Le pilier fraternel, a été vécu à travers des moments consacrés à la rencontre d’associations locales, comme Fair Trade Lebanon, des temps d’échanges avec les habitants de la région ou les moines du couvent Saint-Sauveur. Mais aussi des temps de détente et de service pour une semaine placée sous le signe de l’amitié.

Le pilier spirituel dans lequel toute action et réflexion doit s’enraciner. La messe a été proposée quotidiennement selon différents rites de l’Eglise catholique : le rite melkite avec la communauté des moinesBasiliens Salvatoriens qui nous a accueillis.

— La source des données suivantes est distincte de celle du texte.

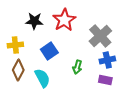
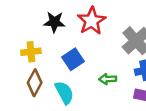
green arrow: (77, 67) -> (108, 79), turned 72

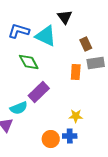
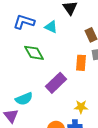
cyan triangle: (46, 36) -> (51, 27), size x0.6
purple rectangle: (39, 92) -> (56, 83), moved

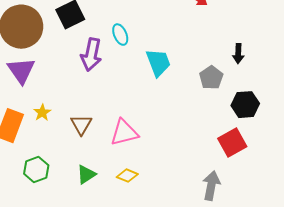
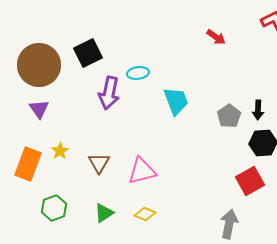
cyan ellipse: (120, 35) -> (138, 73), turned -75
black arrow: (238, 54) -> (258, 110), moved
purple triangle: (21, 71) -> (39, 109), size x0.7

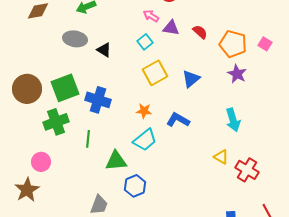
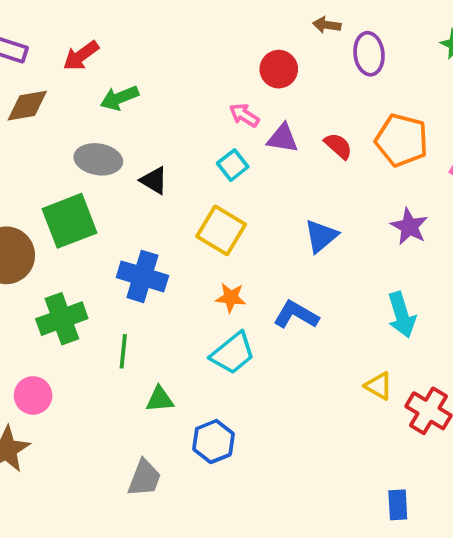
orange pentagon: (233, 44) -> (402, 140), moved
yellow square: (155, 73) -> (221, 230), moved, turned -30
green square: (65, 88) -> (70, 221), moved
green triangle: (116, 161) -> (160, 399), moved, size x0.7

Le rite syriaque avec la venue du père Youssef Dergham, responsable des archives syriaques catholiques, le rite maronite a été célébré dans la paroisse d’un village voisin, et aussi le rite romain avec une messe au lever du jour dans les montagnes du Chouf. Des temps de silence et de pèlerinage ainsi qu’un atelier d’écriture d’icônes, véritable chemin de prière, ont rythmé cette semaine.

Lors d’un tel projet la réalité se charge bien souvent de rattraper nos conceptions parfois naïves. PhilOrient n’a pas fait exception, mais la providence nous a toujours précédés, aplanissant notre chemin et nous montrant la voie à suivre.

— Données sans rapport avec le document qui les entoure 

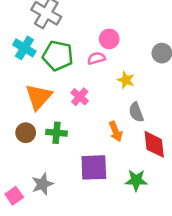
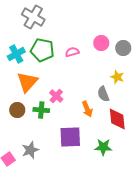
pink circle: (109, 39) -> (101, 43), moved
cyan cross: (24, 48) -> (16, 54), moved, turned 30
yellow star: (126, 80) -> (117, 77), moved
pink cross: (80, 97) -> (56, 96), moved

Notre plus beau cadeau ? Le retour des participants, majoritairement français pour cette première édition, et des intervenants, libanais.

La forte identité chrétienne qui se retrouve chez l’ensemble des chrétiens, libres et fiers, a particulièrement impressionné Marie : « Les Libanais rencontrés m’ont vraiment édifiée par leur conviction et leur dévouement à leurs tâches variées mais toujours soucieuses du bien commun. J’ai également été frappée par la qualité et la chaleur de leur accueil et plus largement de leur relation et leur présence aux autres, quels qu’ils soient. Je rentre en France plus consciente des faiblesses de notre civilisation occidentale et notamment de cet individualisme insidieux dont nous devenons bien souvent complices malgré nous, et qui me conduit trop souvent à la peur d’être dérangée de mon petit confort et de m’affirmer en tant que chrétienne. »

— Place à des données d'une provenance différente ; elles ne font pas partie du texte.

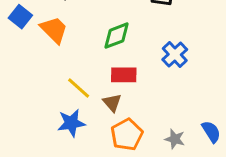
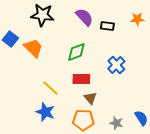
brown triangle: (112, 103) -> (90, 98), moved
blue star: (71, 123) -> (45, 112), turned 30
orange pentagon: (127, 135) -> (83, 120), turned 30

Un témoignage de foi que nous transmet également Georges, participant libanais :

 « En tant que chrétien oriental, l’université d’été m’a aidé à mieux comprendre l’aspect culturel, historique et philosophique de ma foi. En approfondissant mon histoire et en découvrant que je suis la descendance des premiers chrétiens du monde, je me trouve fier mais aussi responsable. Une responsabilité qui me motive à m’attacher à ma patrie, à ma foi et à mon peuple. Une responsabilité devant servir à témoigner de l’amour du Christ envers nos frères musulmans et à être un artisan de paix dans une région qui ne connaît pas la paix. »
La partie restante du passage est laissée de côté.